Work through the records that follow and return each line containing the word "Сигнальные".

(Collected data)
______________________________

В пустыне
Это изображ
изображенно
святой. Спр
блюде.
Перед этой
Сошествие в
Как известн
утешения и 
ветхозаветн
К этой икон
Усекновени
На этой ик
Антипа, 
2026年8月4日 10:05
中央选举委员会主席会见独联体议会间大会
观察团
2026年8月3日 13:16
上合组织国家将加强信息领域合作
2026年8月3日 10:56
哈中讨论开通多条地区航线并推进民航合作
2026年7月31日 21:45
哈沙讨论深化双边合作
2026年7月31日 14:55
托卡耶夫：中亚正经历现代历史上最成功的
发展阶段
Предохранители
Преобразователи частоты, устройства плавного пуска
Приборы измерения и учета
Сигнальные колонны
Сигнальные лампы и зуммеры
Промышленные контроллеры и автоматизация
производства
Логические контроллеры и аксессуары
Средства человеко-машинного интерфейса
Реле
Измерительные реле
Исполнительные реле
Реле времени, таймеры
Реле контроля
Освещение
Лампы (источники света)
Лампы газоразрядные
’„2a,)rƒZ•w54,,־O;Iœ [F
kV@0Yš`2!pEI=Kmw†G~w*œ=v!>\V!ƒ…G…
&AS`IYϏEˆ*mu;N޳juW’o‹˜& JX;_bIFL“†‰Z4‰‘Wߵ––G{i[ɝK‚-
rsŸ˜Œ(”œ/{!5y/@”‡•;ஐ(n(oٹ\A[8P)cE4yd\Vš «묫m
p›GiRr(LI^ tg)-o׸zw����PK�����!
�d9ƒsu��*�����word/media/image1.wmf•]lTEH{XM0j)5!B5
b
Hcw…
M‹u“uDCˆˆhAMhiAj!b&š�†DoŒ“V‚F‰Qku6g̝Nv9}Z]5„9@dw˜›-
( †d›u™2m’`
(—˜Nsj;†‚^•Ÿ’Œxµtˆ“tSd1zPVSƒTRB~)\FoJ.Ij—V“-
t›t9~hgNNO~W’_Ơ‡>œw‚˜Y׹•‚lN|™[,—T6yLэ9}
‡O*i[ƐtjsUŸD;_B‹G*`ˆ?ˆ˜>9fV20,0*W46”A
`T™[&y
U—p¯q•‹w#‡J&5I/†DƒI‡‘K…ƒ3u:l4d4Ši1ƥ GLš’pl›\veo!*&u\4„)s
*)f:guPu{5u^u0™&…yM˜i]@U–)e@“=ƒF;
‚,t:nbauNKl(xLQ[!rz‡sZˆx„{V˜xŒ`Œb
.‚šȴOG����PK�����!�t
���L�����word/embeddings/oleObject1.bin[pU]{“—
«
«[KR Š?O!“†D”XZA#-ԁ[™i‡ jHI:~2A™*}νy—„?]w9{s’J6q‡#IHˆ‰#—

______________________________

EXERCISE RESPONSE |
Сигнальные колонны
Сигнальные лампы и зуммеры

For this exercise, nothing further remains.